Tuesday 10 March 2015

The Naming of Things

Recently the latest edition of The Oxford Junior Dictionary was published.  These words (words that are to my way of thinking completely essential to a child's enjoyment of childhood and to an adult's relationship with the world) have been omitted:  Acorn, adder, ash, beech, bluebell, buttercup, catkin, conker, cowslip, cygnet, dandelion, fern, hazel, heather, heron, ivy, kingfisher, lark, mistletoe, nectar, newt, otter, pasture and willow.


In their place we have 'attachment, block-graph, blog, broadband, bullet-point, celebrity, chatroom, committee, cut-and-paste, MP3 player and voice-mail.'  A deeply sarcastic Whoopee.  I'm sure the lives of every child in a primary school classroom (for that is the 'target audience' for this dictionary) are deeply enriched by understanding these words in preference to the omitted words. Not.

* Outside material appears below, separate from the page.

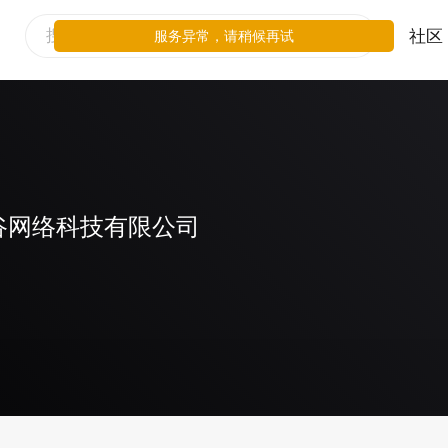
社区
服务异常，请稍候再试
谷网络科技有限公司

Language helps us shape our sense of place, it mediates our experience of where we are.  It creates a familiarity that instead of breeding contempt (as the old adage goes) gives us an intimate relationship with the land.  With our land.  How can we deepen into that relationship if we don't even know which words to use, how to name what we see?

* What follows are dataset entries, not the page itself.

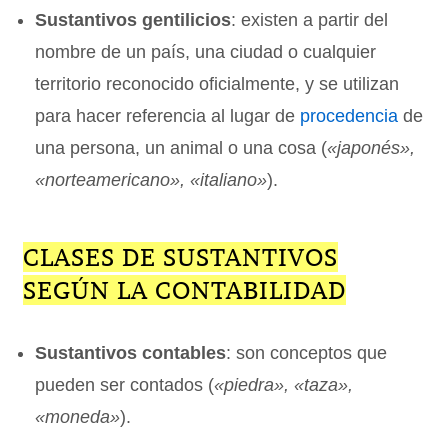
Sustantivos gentilicios
: existen a partir del
nombre de un país, una ciudad o cualquier
territorio reconocido oficialmente, y se utilizan
para hacer referencia al lugar de
procedencia
de
una persona, un animal o una cosa (
«japonés»,
«norteamericano», «italiano»
).
CLASES DE SUSTANTIVOS
SEGÚN LA CONTABILIDAD
Sustantivos contables
: son conceptos que
pueden ser contados (
«piedra», «taza»,
«moneda»
).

According to Wendell Berry "people exploit what they have concluded to be of value, but they defend what they love, and to defend what we love we need a particularising language, for we love what we particularly know."  I certainly love, unendingly and without reserve, the land I know. The place I live, my place.  I have gone on at some length in the past about the value of practices such as 'The Seven Directions of The Warrior' - we need to find our place in our land, whatever and wherever that land may be.  Even if you are surrounded by skyscrapers (and I must admit that I hope for your sake that you are not, or perhaps I mean that I would hope for my sake not to be - if I was) there is still rock, the living bones of the land, underneath the concrete.  There is still sky above you, birds to your left (quite possibly)and maybe even trees behind you.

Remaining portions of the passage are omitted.